その私の血脈を、モスクワ大公国の全国会議は否定したといえる。
だが、それはローマ教皇やコンスタンティノープル総主教、キエフ総主教は、偽者を本物だと騙されて認めたのだと公言するに等しく、裏返せば東方正教会やカトリック教会の権威を、公然と全面否定する行為と言われても仕方ないのだ。

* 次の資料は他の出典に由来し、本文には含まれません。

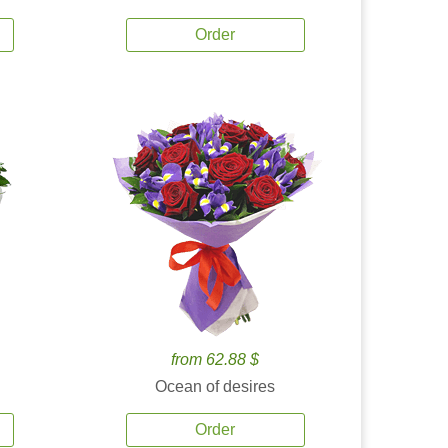
Order
from 62.88 $
Ocean of desires
Order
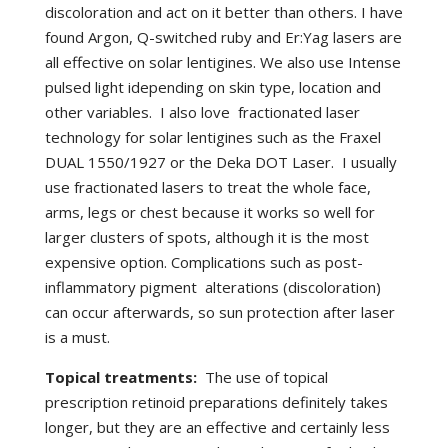
discoloration and act on it better than others. I have
found Argon, Q-switched ruby and Er:Yag lasers are
all effective on solar lentigines. We also use Intense
pulsed light idepending on skin type, location and
other variables. I also love fractionated laser
technology for solar lentigines such as the Fraxel
DUAL 1550/1927 or the Deka DOT Laser. I usually
use fractionated lasers to treat the whole face,
arms, legs or chest because it works so well for
larger clusters of spots, although it is the most
expensive option. Complications such as post-
inflammatory pigment alterations (discoloration)
can occur afterwards, so sun protection after laser
is a must.
Topical treatments:
The use of topical
prescription retinoid preparations definitely takes
longer, but they are an effective and certainly less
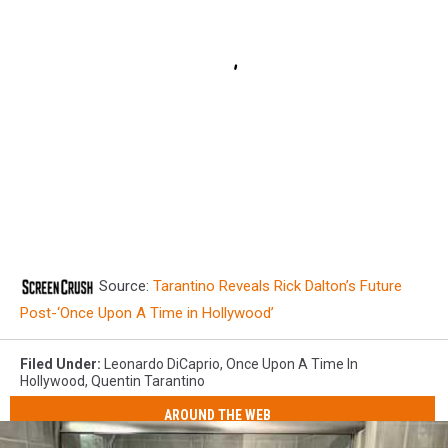
Source:
Tarantino Reveals Rick Dalton’s Future
Post-‘Once Upon A Time in Hollywood’
Filed Under
:
Leonardo DiCaprio
,
Once Upon A Time In
Hollywood
,
Quentin Tarantino
AROUND THE WEB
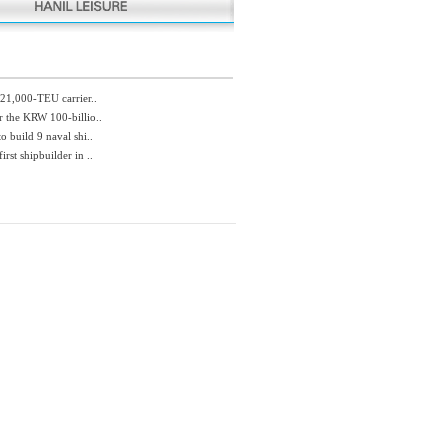
 21,000-TEU carrier..
r the KRW 100-billio..
o build 9 naval shi..
rst shipbuilder in ..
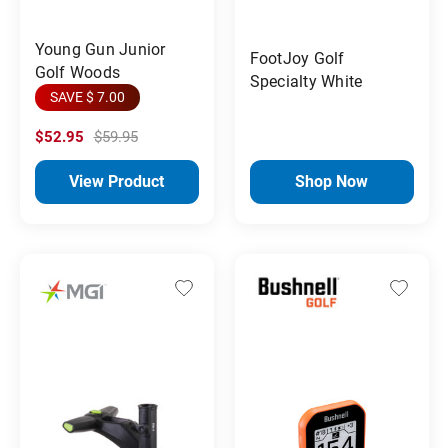
Young Gun Junior
FootJoy Golf
Golf Woods
Specialty White
SAVE $ 7.00
$52.95
$59.95
View Product
Shop Now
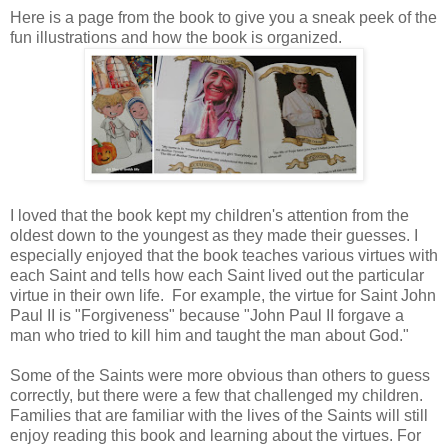
Here is a page from the book to give you a sneak peek of the
fun illustrations and how the book is organized.
I loved that the book kept my children's attention from the
oldest down to the youngest as they made their guesses. I
especially enjoyed that the book teaches various virtues with
each Saint and tells how each Saint lived out the particular
virtue in their own life. For example, the virtue for Saint John
Paul II is "Forgiveness" because "John Paul II forgave a
man who tried to kill him and taught the man about God."
Some of the Saints were more obvious than others to guess
correctly, but there were a few that challenged my children.
Families that are familiar with the lives of the Saints will still
enjoy reading this book and learning about the virtues. For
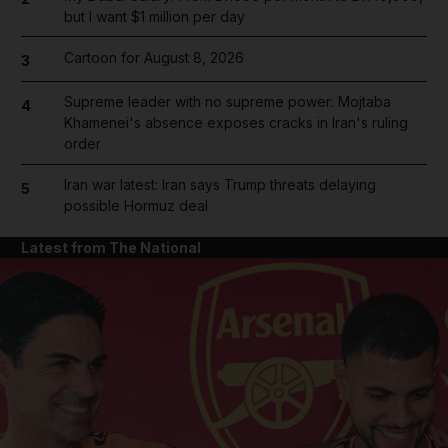
but I want $1 million per day
Cartoon for August 8, 2026
3
Supreme leader with no supreme power: Mojtaba
4
Khamenei's absence exposes cracks in Iran's ruling
order
Iran war latest: Iran says Trump threats delaying
5
possible Hormuz deal
Latest from The National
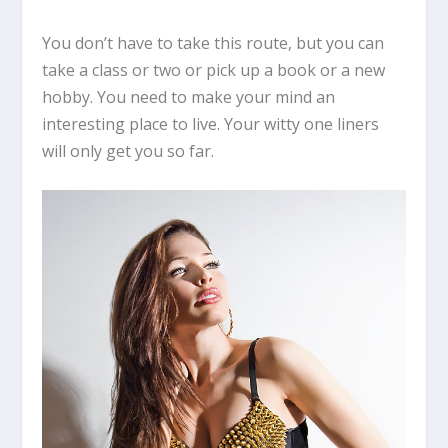
You don’t have to take this route, but you can
take a class or two or pick up a book or a new
hobby. You need to make your mind an
interesting place to live. Your witty one liners
will only get you so far.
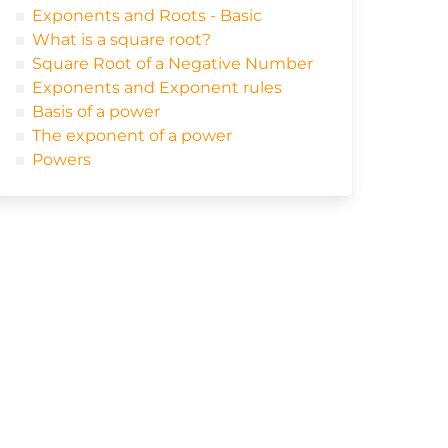
Exponents and Roots - Basic
What is a square root?
Square Root of a Negative Number
Exponents and Exponent rules
Basis of a power
The exponent of a power
Powers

「となると自分は沈黙をむしろ保つべきということになるのか」
「ご賢察です。伊賀者や甲賀者、ロマ等を駆使して、裏から欧州諸国の貴族や聖職者の間の世論を煽りましょう。所詮は外国のこと、それに欧州諸国の貴族や聖職者の間では、実は東方正教会主導の東西教会合同に微妙な空気が流れているとか。これまではカトリック教会が主導して東西教会の合同が図られてきていたのに、結果的には逆の事態が起きています。東西教会の合同をカトリック教会が主導してきたのに、逆の事態が起きたことから、カトリック教徒の多い中西欧諸国の国内では特に微妙な空気が高まっているとか」
エウドキヤの問いかけに、上里勝利は更に言葉を掛けた。
エウドキヤは改めて考えた。
モスクワ大公国の全国会議で、カトリック教会や東方正教会の権威が全面否定されたとロマ等が密やかに煽れば、それに欧州諸国の世論も煽られるような状況にあるということか。
それならば。
「成程。朕は黙っていよう」
「全くもって正しい判断かと」
「となると、暫く時間が掛かることにもなるだろう。1年はゆっくりと待つとしようか」
「では各所にそのように伝えます」
「うむ」
エウドキヤと上里勝利は会話を終えた。
上里勝利は考えた。
何とか1年の猶予を得た、と考えるべきだろう。
エウドキヤの本音では速やかにモスクワを目指したいのだ。
だが、実際問題としてローマ帝国の国内情勢は極めて厳しいのが現実なのだ。
その一方で、モスクワ大公国内の情勢も極めて良くないとも自分は聞いている。
どちらが先に自らの国内を立て直せるか、の競争という側面が起きているともいえるな。